**WHAT THE TASK ASKS:** Write the listing out again word for word, leaving each picture behind.

**DATA SHOWN:**
__________
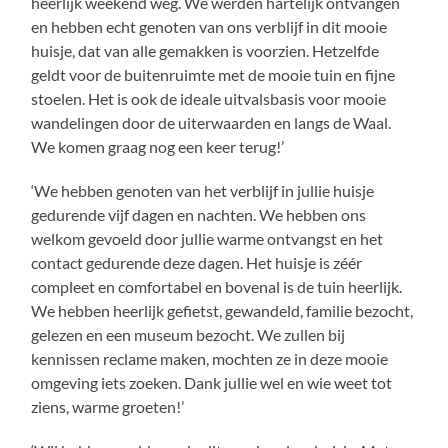
heerlijk weekend weg. We werden hartelijk ontvangen
en hebben echt genoten van ons verblijf in dit mooie
huisje, dat van alle gemakken is voorzien. Hetzelfde
geldt voor de buitenruimte met de mooie tuin en fijne
stoelen. Het is ook de ideale uitvalsbasis voor mooie
wandelingen door de uiterwaarden en langs de Waal.
We komen graag nog een keer terug!’
‘We hebben genoten van het verblijf in jullie huisje
gedurende vijf dagen en nachten. We hebben ons
welkom gevoeld door jullie warme ontvangst en het
contact gedurende deze dagen. Het huisje is zéér
compleet en comfortabel en bovenal is de tuin heerlijk.
We hebben heerlijk gefietst, gewandeld, familie bezocht,
gelezen en een museum bezocht. We zullen bij
kennissen reclame maken, mochten ze in deze mooie
omgeving iets zoeken. Dank jullie wel en wie weet tot
ziens, warme groeten!’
__________
**OUTPUT OF THE TASK:**
heerlijk weekend weg. We werden hartelijk ontvangen
en hebben echt genoten van ons verblijf in dit mooie
huisje, dat van alle gemakken is voorzien. Hetzelfde
geldt voor de buitenruimte met de mooie tuin en fijne
stoelen. Het is ook de ideale uitvalsbasis voor mooie
wandelingen door de uiterwaarden en langs de Waal.
We komen graag nog een keer terug!’
‘We hebben genoten van het verblijf in jullie huisje
gedurende vijf dagen en nachten. We hebben ons
welkom gevoeld door jullie warme ontvangst en het
contact gedurende deze dagen. Het huisje is zéér
compleet en comfortabel en bovenal is de tuin heerlijk.
We hebben heerlijk gefietst, gewandeld, familie bezocht,
gelezen en een museum bezocht. We zullen bij
kennissen reclame maken, mochten ze in deze mooie
omgeving iets zoeken. Dank jullie wel en wie weet tot
ziens, warme groeten!’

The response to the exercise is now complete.